There are several components to the program, but it’s principally a thought-stopping technique plus meditation, plus supportive encouragement. I have the attention span of a small gnat (which just contributes to emotional stress… it’s all tied in somewhere), and I’m starting to wonder about the thought-stopping technique myself. But there are times when I can almost feel the squirt of a adrenaline into my system when I have a pessimistic or worrying thought; they’re not good for you! So part of the problem is me just getting lazy and going “Stop-stop-stop probably doesn’t work… why bother doing it anyway”. Well maybe it does, maybe it doesn’t… it seems worth a try. That’s why I set up my blog… so people would remind me to keep at it. Last night I was fantasising about recovering fully and writing a book about my experience to convince other people that this whole thing is stress-related.

At the same time, I’m also looking at other ways to break the adrenaline cycle. The usual cures for stress should work; anything that lessens emotional stress either about being ill or about life in general ought to help. I’m looking at comedy, laughter, and other avenues of self-expression like music. I repress my anger, and I’m doing an acting course to help me get over it. I had an argument at 3am with a sort-of-girlfriend who stayed over, and god it felt good to actually tell her I was pissed off with her even if I was on shaky ground. I judge my emotions waaaaay too harshly, and I’m learning to say “look, this is how I feel… that’s just how it is”. I’m having a look at psychodrama. I start a 10-day meditation retreat on Wednesday. I’m not going in for any further medical treatments though; I think the continual search for a treatment is just another symptom of the condition.

My skeptical side hears Gupta talking about subconscious thoughts jumping up to consciousness where we have the opportunity to challenge them, and goes “sounds like bullshit to me”. But I get a fair bit of email from people who have made massive strides with the Gupta program where nothing else has worked for them. My symptoms were/are relatively mild (no physical pain, utterly devestating as opposed to complete and utter annhialation of anything resembling a normal live) so it’s hard for me to say anything has changed dramatically yet. I spent all Saturday and most of Sunday in bed either asleep or exhausted, but I wouldn’t class myself as ever having been really bed-ridden. I often overlook the positives and it’s early days yet.

I feel much much worse when I don’t rest. My throat feels sorer, and my breathing much more laboured; and that’s when I find it hardest. And by rest, I mean lie down pretty much whenever I’m tired. Which is all the time.

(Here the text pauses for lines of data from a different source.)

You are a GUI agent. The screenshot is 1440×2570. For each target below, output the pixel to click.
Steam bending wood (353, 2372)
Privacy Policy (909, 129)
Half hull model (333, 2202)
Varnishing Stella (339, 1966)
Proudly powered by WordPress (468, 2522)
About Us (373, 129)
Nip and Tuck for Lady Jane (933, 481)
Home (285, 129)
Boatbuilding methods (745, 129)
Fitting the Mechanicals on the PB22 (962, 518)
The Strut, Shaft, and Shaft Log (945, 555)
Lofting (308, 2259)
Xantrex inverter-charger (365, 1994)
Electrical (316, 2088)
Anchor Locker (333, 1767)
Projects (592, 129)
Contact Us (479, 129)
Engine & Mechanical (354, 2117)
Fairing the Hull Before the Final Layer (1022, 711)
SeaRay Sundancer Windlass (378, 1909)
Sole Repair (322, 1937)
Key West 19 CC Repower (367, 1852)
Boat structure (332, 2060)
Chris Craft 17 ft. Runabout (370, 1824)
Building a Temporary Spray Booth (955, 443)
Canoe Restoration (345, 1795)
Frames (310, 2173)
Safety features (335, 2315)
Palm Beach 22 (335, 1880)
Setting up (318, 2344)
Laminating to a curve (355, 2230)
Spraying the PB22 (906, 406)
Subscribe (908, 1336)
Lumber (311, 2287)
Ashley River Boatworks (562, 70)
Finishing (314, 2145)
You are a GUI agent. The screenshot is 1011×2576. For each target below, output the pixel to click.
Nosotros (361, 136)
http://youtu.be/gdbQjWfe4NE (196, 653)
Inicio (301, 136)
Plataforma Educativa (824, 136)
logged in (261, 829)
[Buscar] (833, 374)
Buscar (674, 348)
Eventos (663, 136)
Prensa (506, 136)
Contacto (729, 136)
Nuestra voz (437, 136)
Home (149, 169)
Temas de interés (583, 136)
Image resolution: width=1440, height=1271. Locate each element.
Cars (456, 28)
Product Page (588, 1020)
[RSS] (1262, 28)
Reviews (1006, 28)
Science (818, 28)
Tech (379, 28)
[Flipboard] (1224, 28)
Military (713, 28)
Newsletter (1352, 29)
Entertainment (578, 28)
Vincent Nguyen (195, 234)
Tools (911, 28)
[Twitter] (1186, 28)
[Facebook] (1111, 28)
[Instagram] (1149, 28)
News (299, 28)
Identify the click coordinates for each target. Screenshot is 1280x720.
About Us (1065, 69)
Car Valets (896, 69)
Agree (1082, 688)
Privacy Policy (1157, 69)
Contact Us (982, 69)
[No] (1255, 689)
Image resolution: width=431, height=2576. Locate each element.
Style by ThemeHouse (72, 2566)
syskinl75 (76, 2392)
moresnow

Many people embark on a graded exercise program, and I’d be interested to hear how they go. I haven’t tried a formal program, but every time I’ve exercised in the past, I’ve felt truly terrible afterwards. Perhaps I overdid it every time, but my thinking now is that we feel tired because our bodies actually are worn out and need rest. They don’t recover properly because we’re still in fight-or-flight mode, but the rest is still essential. The general rule is that exercise is good for you… but I doubt it’s so great after you’ve just run a marathon! We’re running marathons in our sleep. My impression is that the graded exercise concept is based on the idea that we somehow adjust psychologically to being tired and unfit, and need to be shaken out of it with more activity. I don’t buy it. I don’t think this is consistent with the amygdala hypothesis, where we actually are physically exhausted and in need of rest. I sometimes wonder whether any proponents of graded exercise have suffered from the condition. But like I say, I have no formal experience of it.